WORK REQUEST => Go through the data below and copy each line where the word "dokument" occurs.

******************************

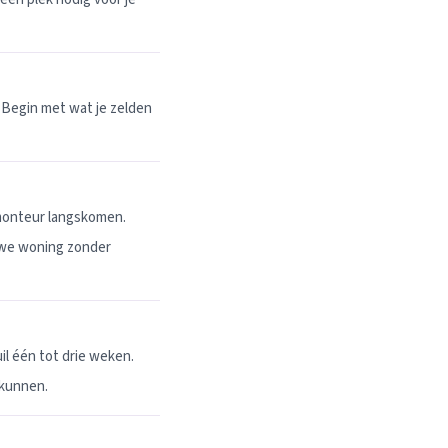
 Begin met wat je zelden
 monteur langskomen.
uwe woning zonder
l één tot drie weken.
 kunnen.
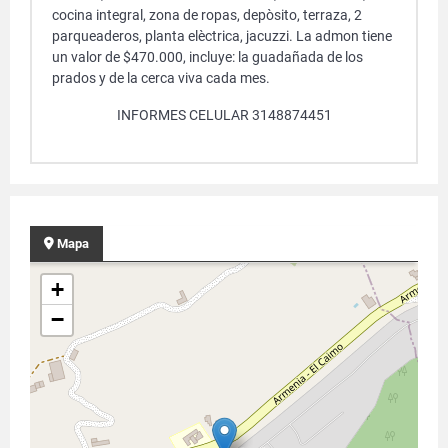
cocina integral, zona de ropas, depòsito, terraza, 2
parqueaderos, planta elèctrica, jacuzzi. La admon tiene
un valor de $470.000, incluye: la guadañada de los
prados y de la cerca viva cada mes.
INFORMES CELULAR 3148874451
Mapa
+
−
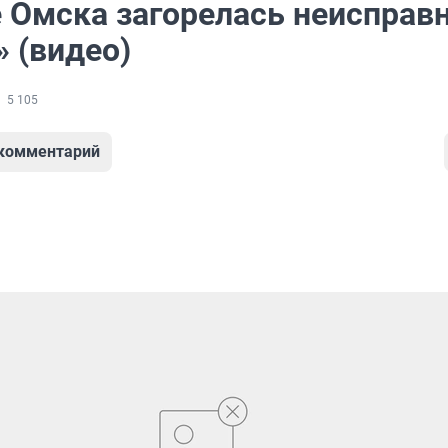
е Омска загорелась неисправ
 (видео)
5 105
 комментарий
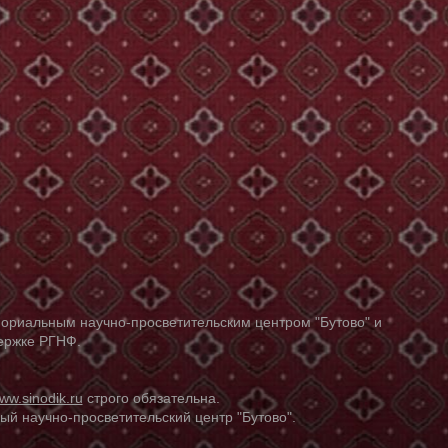
ориальным научно-просветительским центром "Бутово" и
держке РГНФ.
ww.sinodik.ru
строго обязательна.
й научно-просветительский центр "Бутово".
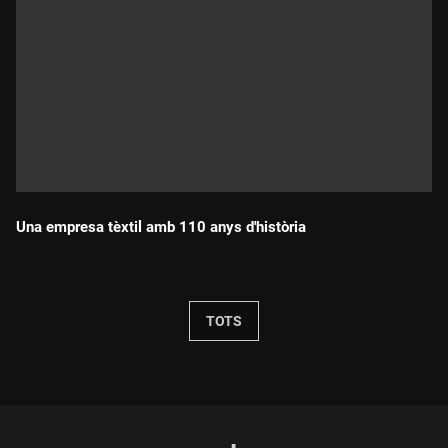
Una empresa tèxtil amb 110 anys d'història
Durada:
TOTS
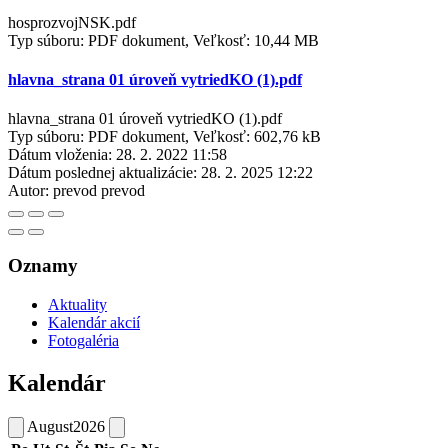
hosprozvojNSK.pdf
Typ súboru: PDF dokument, Veľkosť: 10,44 MB
hlavna_strana 01 úroveň vytriedKO (1).pdf
hlavna_strana 01 úroveň vytriedKO (1).pdf
Typ súboru: PDF dokument, Veľkosť: 602,76 kB
Dátum vloženia:
28. 2. 2022 11:58
Dátum poslednej aktualizácie:
28. 2. 2025 12:22
Autor:
prevod prevod
Oznamy
Aktuality
Kalendár akcií
Fotogaléria
Kalendár
August
2026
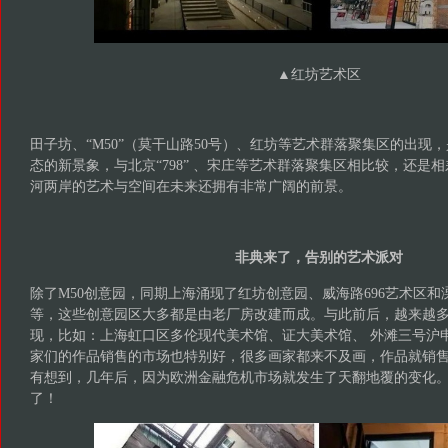
▲
‍‍红坊艺术区
田子坊、“M50”（莫干山路50号）、红坊等艺术群落聚集区的出现
态的新景象，与北京“798” 、宋庄等艺术群落聚集区相比较，还是
河两岸的艺术与空间在未来还拥有非常广阔的前景。
非典来了，告别的艺术派对
除了M50创意园，同期上海涌现了红坊创意园、威海路696艺术区和
等，这些创意园区大多都是由老厂房改建而成。与此前后，越来越
现，比如：上海虹口区多伦现代美术馆、证大美术馆、 外滩三号沪申
家们的作品销售的市场也特别好，很多画家都来不及画，作品就销
有想到，几年后，因为欧洲金融危机市场就发生了天翻地覆的变化
了！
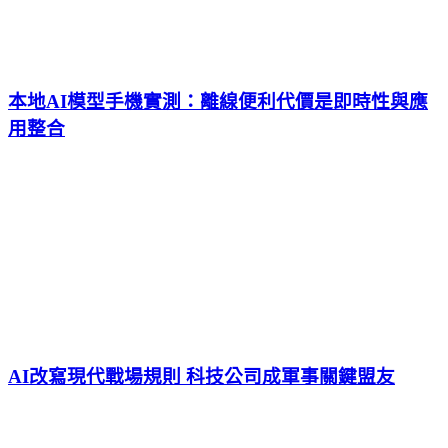
本地AI模型手機實測：離線便利代價是即時性與應
用整合
AI改寫現代戰場規則 科技公司成軍事關鍵盟友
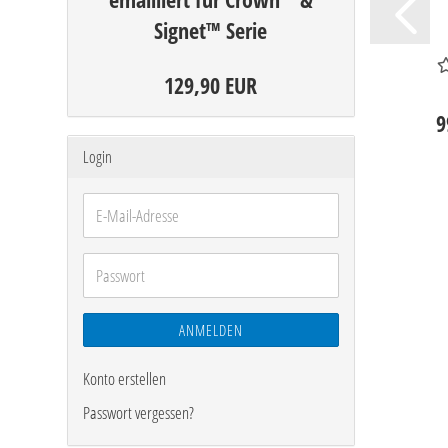
Signet™ Serie
129,90 EUR
9
Login
E-
Mail-
Adresse
Passwort
ANMELDEN
Konto erstellen
Passwort vergessen?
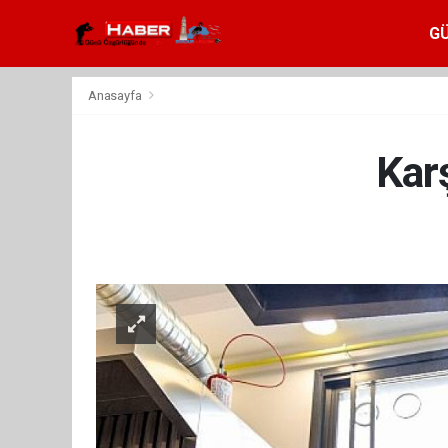
G
Anasayfa
Kar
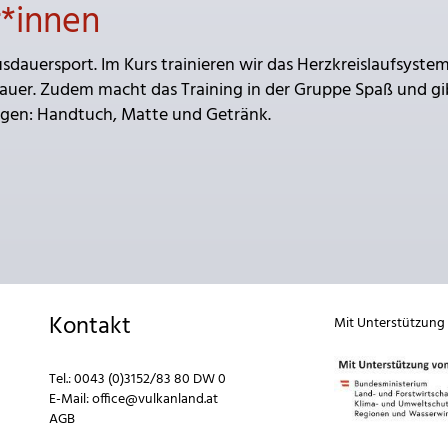
r*innen
sdauersport. Im Kurs trainieren wir das Herzkreislaufsystem
auer. Zudem macht das Training in der Gruppe Spaß und gi
ingen: Handtuch, Matte und Getränk.
Kontakt
Mit Unterstützung
Tel.:
0043 (0)3152/83 80 DW 0
E-Mail:
office@vulkanland.at
AGB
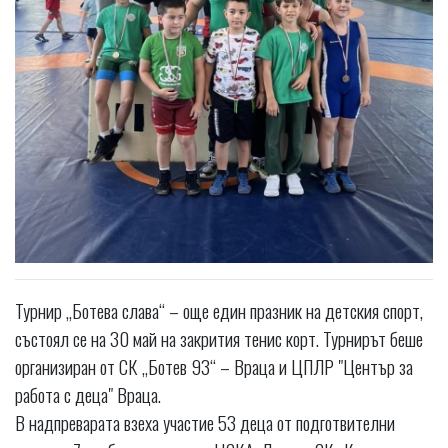
Турнир „Ботева слава“ – още един празник на детския спорт,
състоял се на 30 май на закрития тенис корт. Турнирът беше
организиран от СК „Ботев 93“ – Враца и ЦПЛР "Център за
работа с деца" Враца.
В надпреварата взеха участие 53 деца от подготвителни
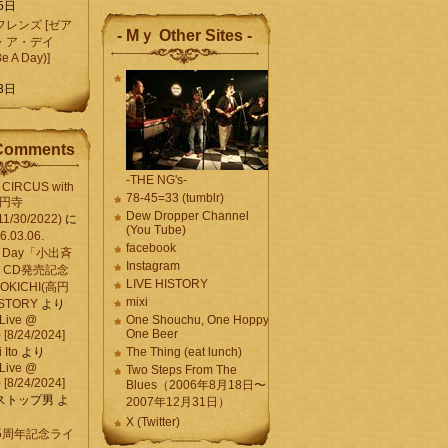
5日
レンズ [ゼア
- Mｙ Other Sites -
・ア・デイ
Be A Day)]
5
3日
Comments
-THE NG's-
CIRCUS with
78-45=33 (tumblr)
高円寺
Dew Dropper Channel
11/30/2022)
に
(You Tube)
03.06.
facebook
e A Day「小出斉
Instagram
CD発売記念
LIVE HISTORY
OKICHI(高円
mixi
HISTORY
より
Live @
One Shouchu, One Hoppy.
One Beer
[8/24/2024]
Ito
より
The Thing (eat lunch)
Live @
Two Steps From The
[8/24/2024]
Blues（2006年8月18日〜
ストップ男
よ
2007年12月31日）
X (Twitter)
 15周年記念ライ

******************************

RESULT OF THIS TASK =>
Typ súboru: PDF dokument, Veľkosť: 10,44 MB
Typ súboru: PDF dokument, Veľkosť: 602,76 kB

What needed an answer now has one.